***** Exercise input *****

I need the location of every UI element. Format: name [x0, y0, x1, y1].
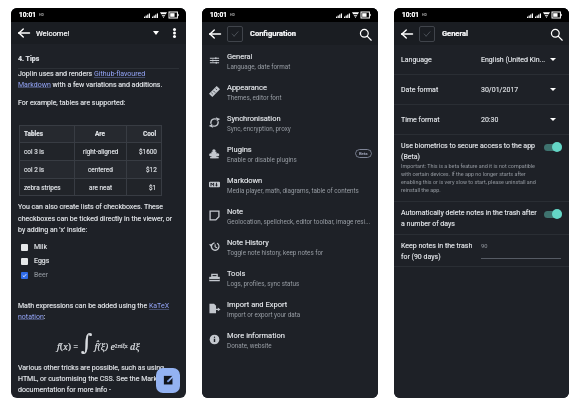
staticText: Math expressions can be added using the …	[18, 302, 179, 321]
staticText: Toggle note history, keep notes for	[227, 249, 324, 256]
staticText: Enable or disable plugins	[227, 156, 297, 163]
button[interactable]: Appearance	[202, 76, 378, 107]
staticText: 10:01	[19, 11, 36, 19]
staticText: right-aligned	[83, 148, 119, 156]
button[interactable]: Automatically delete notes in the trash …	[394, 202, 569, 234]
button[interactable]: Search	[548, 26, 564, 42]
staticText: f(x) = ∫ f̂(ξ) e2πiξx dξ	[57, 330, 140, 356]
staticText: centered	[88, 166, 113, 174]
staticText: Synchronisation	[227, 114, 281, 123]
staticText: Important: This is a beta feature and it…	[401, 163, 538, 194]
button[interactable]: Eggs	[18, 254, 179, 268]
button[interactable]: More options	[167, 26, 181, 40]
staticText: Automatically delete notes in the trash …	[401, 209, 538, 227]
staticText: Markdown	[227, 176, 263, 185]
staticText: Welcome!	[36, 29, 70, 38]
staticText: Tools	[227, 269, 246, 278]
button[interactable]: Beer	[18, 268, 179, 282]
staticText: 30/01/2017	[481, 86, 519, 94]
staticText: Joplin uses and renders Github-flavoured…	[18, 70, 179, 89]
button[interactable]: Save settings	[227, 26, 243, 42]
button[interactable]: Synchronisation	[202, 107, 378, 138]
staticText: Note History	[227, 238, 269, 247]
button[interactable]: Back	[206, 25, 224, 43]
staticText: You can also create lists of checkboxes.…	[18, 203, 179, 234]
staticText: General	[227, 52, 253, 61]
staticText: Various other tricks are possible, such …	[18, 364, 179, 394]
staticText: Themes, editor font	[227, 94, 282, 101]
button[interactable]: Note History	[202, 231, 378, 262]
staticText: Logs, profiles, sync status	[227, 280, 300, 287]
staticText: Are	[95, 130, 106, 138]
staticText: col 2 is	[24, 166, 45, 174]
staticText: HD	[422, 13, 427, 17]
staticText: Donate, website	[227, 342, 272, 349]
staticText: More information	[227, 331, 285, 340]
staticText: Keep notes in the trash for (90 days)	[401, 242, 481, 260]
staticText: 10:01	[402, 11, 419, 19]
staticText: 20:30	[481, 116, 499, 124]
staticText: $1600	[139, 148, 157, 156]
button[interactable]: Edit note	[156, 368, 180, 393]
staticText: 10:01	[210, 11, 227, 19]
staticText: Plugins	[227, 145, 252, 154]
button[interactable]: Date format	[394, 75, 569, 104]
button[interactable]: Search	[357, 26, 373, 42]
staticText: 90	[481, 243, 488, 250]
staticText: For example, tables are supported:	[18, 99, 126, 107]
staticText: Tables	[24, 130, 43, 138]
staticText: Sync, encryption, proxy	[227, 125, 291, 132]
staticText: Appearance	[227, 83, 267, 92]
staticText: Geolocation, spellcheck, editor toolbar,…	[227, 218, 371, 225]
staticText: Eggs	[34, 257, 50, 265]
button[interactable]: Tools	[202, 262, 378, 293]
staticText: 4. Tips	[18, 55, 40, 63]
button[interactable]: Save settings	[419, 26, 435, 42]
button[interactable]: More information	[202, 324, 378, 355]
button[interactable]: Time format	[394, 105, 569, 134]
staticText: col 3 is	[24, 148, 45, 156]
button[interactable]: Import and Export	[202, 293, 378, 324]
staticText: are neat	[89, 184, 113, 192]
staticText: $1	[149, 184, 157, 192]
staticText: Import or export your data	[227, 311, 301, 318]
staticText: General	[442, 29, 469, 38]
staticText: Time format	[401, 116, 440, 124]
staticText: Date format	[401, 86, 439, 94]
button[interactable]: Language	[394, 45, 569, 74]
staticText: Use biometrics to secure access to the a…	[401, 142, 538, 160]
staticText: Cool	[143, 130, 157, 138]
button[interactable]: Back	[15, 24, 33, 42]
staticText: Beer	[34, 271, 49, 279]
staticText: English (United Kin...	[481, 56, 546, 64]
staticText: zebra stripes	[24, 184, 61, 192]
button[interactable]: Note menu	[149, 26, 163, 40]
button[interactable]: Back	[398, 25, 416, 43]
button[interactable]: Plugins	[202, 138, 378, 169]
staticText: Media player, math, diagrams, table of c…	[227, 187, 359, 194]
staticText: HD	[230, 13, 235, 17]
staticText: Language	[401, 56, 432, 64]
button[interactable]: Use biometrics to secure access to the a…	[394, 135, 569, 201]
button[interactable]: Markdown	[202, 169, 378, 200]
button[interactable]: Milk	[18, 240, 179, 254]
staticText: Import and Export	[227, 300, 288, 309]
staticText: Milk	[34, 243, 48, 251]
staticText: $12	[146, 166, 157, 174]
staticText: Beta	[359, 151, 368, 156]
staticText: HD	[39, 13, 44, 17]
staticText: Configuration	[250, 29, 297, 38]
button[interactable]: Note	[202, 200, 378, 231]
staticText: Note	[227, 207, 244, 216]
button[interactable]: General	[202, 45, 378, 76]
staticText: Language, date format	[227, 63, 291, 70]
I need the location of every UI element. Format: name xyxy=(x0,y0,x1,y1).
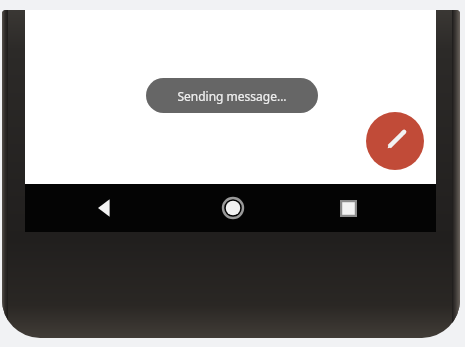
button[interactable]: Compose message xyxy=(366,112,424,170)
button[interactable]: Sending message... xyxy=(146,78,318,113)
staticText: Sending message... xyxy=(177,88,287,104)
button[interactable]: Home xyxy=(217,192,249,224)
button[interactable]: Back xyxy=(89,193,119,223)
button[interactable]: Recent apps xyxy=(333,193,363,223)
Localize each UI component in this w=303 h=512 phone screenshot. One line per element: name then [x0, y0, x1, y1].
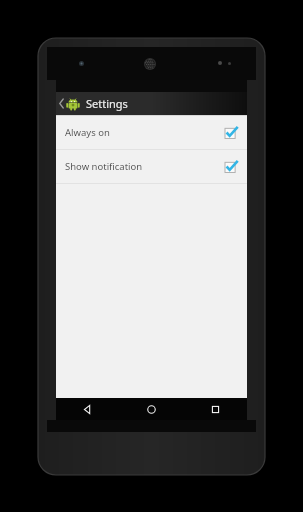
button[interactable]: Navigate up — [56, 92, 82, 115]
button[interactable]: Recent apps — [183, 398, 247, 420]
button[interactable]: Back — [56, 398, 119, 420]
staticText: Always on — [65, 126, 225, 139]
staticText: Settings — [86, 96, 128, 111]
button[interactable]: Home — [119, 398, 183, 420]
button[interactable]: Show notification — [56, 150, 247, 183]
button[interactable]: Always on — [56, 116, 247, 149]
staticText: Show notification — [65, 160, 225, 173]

*****
***** Exercise input *****

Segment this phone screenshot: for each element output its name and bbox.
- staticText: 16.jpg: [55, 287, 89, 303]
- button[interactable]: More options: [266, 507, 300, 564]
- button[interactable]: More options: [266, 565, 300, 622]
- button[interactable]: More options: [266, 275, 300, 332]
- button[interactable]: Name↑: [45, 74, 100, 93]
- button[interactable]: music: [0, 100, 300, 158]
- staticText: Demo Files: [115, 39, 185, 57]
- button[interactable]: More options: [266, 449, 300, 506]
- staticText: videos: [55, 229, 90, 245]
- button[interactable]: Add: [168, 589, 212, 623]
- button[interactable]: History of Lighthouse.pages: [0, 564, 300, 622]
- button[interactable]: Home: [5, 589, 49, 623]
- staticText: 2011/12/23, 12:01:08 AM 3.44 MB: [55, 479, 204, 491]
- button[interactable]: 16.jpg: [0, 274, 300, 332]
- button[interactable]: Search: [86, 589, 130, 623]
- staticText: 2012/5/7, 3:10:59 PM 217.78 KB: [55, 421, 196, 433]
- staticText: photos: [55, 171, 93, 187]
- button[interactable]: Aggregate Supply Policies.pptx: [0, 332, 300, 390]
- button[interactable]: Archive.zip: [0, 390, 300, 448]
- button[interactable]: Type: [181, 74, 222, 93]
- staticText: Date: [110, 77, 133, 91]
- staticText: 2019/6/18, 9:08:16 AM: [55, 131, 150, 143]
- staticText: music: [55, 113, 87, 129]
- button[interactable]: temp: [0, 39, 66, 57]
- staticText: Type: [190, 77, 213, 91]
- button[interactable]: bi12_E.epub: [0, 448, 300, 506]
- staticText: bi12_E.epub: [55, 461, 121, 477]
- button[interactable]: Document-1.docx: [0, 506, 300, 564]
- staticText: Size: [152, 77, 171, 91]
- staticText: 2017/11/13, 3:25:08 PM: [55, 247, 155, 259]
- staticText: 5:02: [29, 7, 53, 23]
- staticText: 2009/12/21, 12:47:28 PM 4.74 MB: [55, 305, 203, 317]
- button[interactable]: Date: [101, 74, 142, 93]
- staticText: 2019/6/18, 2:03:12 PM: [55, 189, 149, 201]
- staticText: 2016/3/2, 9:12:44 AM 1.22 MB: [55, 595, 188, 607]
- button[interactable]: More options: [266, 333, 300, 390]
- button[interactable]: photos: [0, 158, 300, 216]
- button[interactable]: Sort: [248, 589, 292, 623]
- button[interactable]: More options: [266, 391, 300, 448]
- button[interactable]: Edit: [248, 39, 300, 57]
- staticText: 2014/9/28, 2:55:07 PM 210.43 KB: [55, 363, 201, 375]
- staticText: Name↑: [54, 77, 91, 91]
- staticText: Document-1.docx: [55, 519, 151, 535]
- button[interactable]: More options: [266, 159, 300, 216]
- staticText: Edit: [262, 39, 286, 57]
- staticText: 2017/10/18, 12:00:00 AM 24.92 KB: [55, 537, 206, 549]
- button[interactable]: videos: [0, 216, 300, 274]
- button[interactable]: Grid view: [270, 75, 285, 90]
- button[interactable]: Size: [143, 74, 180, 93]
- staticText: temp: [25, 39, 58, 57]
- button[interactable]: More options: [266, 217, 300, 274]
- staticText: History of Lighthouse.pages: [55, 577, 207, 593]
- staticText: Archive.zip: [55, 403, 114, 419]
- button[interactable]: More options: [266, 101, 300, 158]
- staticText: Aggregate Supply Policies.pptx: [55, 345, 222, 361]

*****
***** Exercise input *****

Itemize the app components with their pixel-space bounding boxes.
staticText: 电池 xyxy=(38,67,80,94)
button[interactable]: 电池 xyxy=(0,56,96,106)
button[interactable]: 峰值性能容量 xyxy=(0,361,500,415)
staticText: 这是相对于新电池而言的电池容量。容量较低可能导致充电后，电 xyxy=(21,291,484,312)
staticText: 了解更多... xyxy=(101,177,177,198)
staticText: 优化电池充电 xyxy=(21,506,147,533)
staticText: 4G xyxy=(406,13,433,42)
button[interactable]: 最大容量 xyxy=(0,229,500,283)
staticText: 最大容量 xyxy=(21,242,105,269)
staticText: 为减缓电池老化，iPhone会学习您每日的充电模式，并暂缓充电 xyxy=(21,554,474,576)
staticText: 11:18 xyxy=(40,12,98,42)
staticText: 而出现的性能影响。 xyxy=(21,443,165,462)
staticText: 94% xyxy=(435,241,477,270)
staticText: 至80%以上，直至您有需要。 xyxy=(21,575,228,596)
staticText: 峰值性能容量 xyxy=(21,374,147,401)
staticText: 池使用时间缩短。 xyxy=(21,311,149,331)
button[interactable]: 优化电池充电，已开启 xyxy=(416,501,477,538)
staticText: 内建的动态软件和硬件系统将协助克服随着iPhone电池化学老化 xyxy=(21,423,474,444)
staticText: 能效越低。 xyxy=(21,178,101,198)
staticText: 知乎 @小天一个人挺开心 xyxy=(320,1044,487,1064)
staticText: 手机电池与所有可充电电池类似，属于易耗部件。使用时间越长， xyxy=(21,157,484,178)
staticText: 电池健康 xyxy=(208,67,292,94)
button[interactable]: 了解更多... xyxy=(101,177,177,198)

*****

● **Your task**
The answer consists of every line above in which the word "secure" occurs.

● **Response to the task**
staticText: Use biometrics to secure access to the a…	[401, 142, 538, 160]
button[interactable]: Use biometrics to secure access to the a…	[394, 135, 569, 201]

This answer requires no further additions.